As your body ages, it is natural to have some gradual changes to your face including your nose. Cartilage can continue to grow. But most of your improvement should be relatively permanent.
A healthy lifestyle and life-long sun protection will help extend the results of your new appearance.

Rhinoplasty – More Information

Rhinoplasty videos

You can view a 3D animation of rhinoplasty procedure here. It is not a direct link. You need to select “facial” and “rhinoplasty”

Descriptive Illustrated PDF

To see a good descriptive illustrated PDF prepared for American Society of Plastic Surgery all about rhinoplasty (nose job, if you like) (and copy it if you like)look here on the downloads page.

Rhinoplasty before and after photos

You can see some rhinoplasty before and after photos here.

What is the Cost of Rhinoplasty ?

According to 2013 statistics from the American Society of Plastic Surgeons the average cost of rhinoplasty in US is $US4,545.
That figure does not include anesthesia, operating room facilities or other related expenses.

Many surgeries quote the surgeon’s fee but not the other related expenses. These can be

  • Anaesthesia fees
  • Hospital or surgical facility costs, including recuperation if necessary
  • Medical tests
  • Post-surgery garments or splints and post surgery consultation
  • Prescriptions for medication

Some surgeons have their own, or partly owned, operating facility and can give a good estimate of total cost. Some are visiting surgeons at several hospitals whose costs that are passed passed on the surgeon’s patient vary. Sometimes a quote will be fixed and sometimes there will be time dependent costs that are only fixed afterwards. When comparing quotes from different surgeons try to compare like with like. Many cheaper advertised nose jobs are only cheap because extras are not included or the surgeon does not have good experience or reputation.

For such a big investment with such an effect on you you must at least do some research on the surgeon. Another important thing to include is the surgeon’s attitude and affinity.

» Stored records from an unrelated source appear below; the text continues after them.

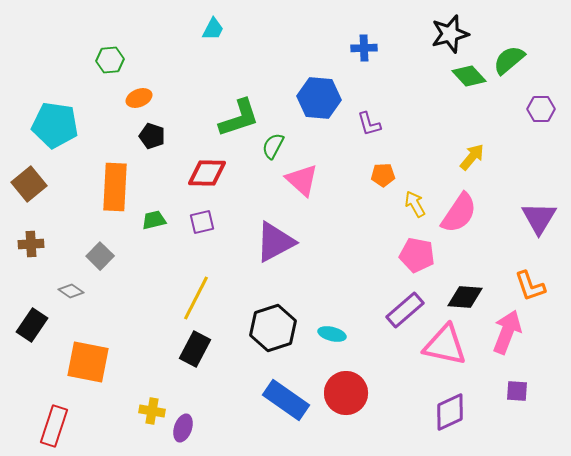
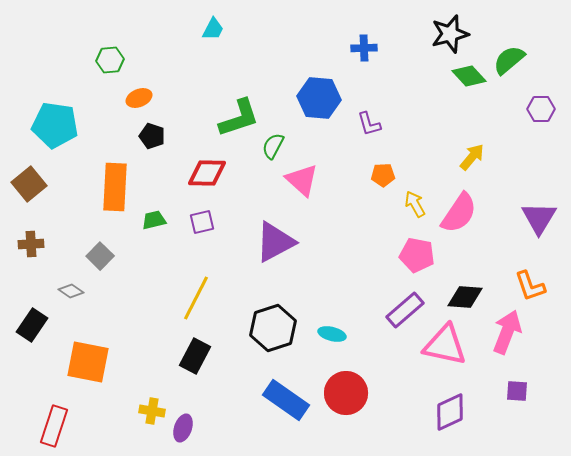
black rectangle at (195, 349): moved 7 px down
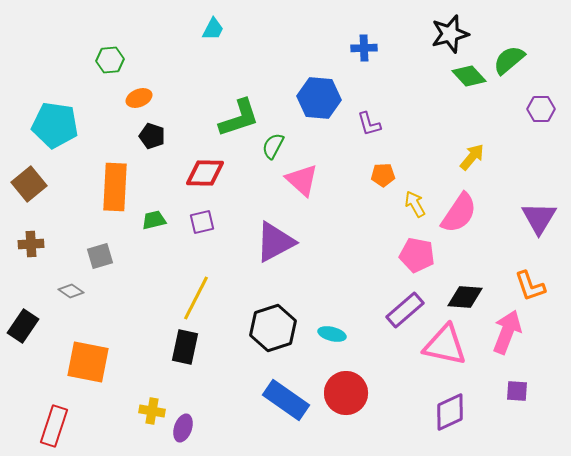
red diamond at (207, 173): moved 2 px left
gray square at (100, 256): rotated 28 degrees clockwise
black rectangle at (32, 325): moved 9 px left, 1 px down
black rectangle at (195, 356): moved 10 px left, 9 px up; rotated 16 degrees counterclockwise
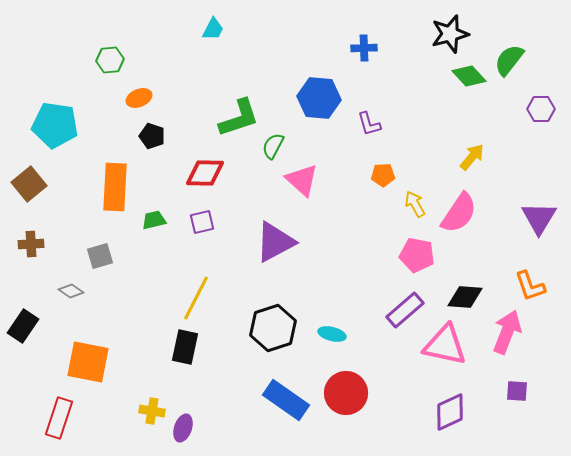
green semicircle at (509, 60): rotated 12 degrees counterclockwise
red rectangle at (54, 426): moved 5 px right, 8 px up
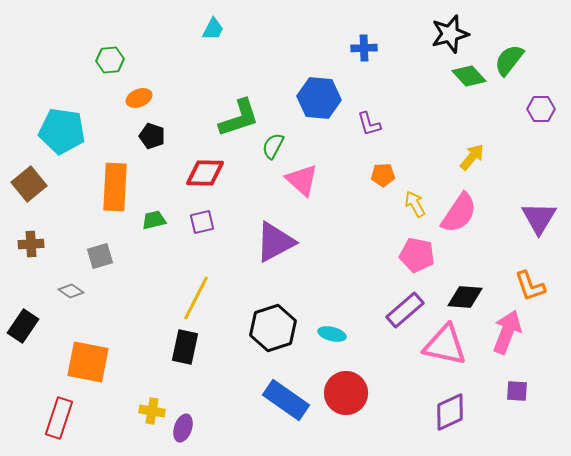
cyan pentagon at (55, 125): moved 7 px right, 6 px down
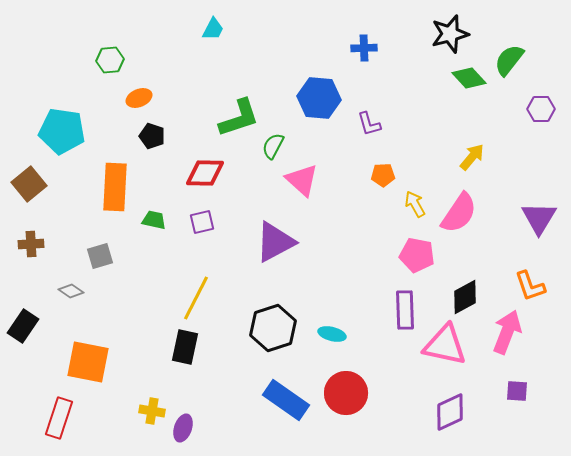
green diamond at (469, 76): moved 2 px down
green trapezoid at (154, 220): rotated 25 degrees clockwise
black diamond at (465, 297): rotated 33 degrees counterclockwise
purple rectangle at (405, 310): rotated 51 degrees counterclockwise
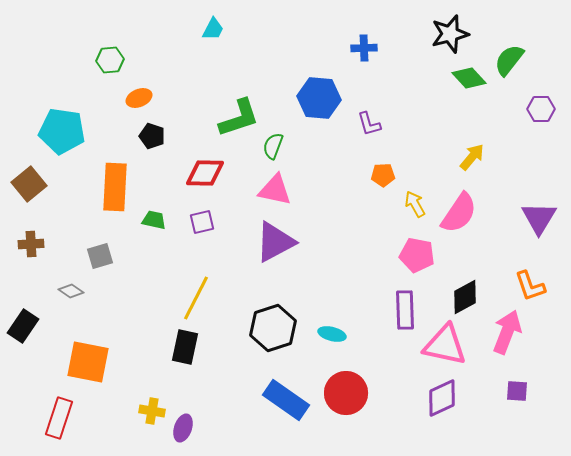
green semicircle at (273, 146): rotated 8 degrees counterclockwise
pink triangle at (302, 180): moved 27 px left, 10 px down; rotated 30 degrees counterclockwise
purple diamond at (450, 412): moved 8 px left, 14 px up
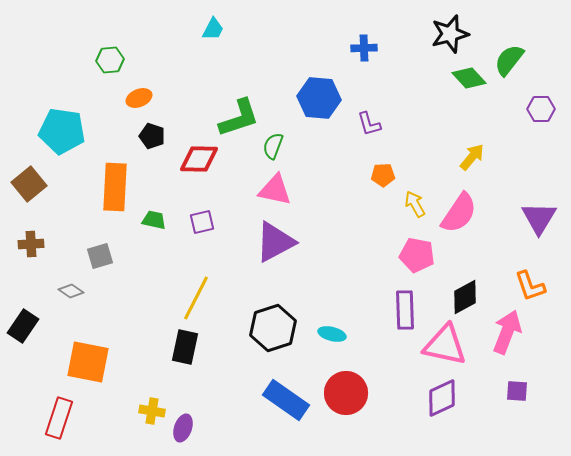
red diamond at (205, 173): moved 6 px left, 14 px up
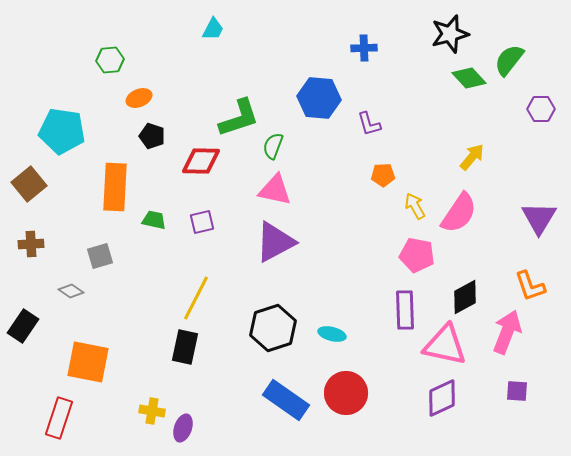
red diamond at (199, 159): moved 2 px right, 2 px down
yellow arrow at (415, 204): moved 2 px down
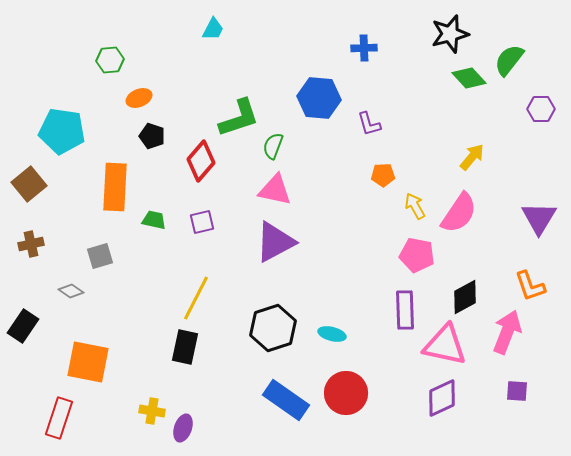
red diamond at (201, 161): rotated 51 degrees counterclockwise
brown cross at (31, 244): rotated 10 degrees counterclockwise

After your consultation you need to feel good about the surgeon.

A better idea of the total actual cost would be this from a compilation of 3467 patient reported reviews on : $US6975
84% of those reporting there said it was “worth it” and they also posted a lot of before and after photos of their rhinoplasty and comments on how they feel about their rhinoplasty surgery.

Health Insurance Fund Coverage

The amount of coverage, or what you are refunded, depends on what Country or State you are in, whether you are a Public or Private patient, The Insurance or Benefit Fund you have. In general surgery to correct a defect or injury will be covered to some extent, and elective (ie cosmetic, or chosen by you) less so. You must enquire first so you know in advance the amount you have to pay yourself, and whether there are requirements, such as doctor’s referral.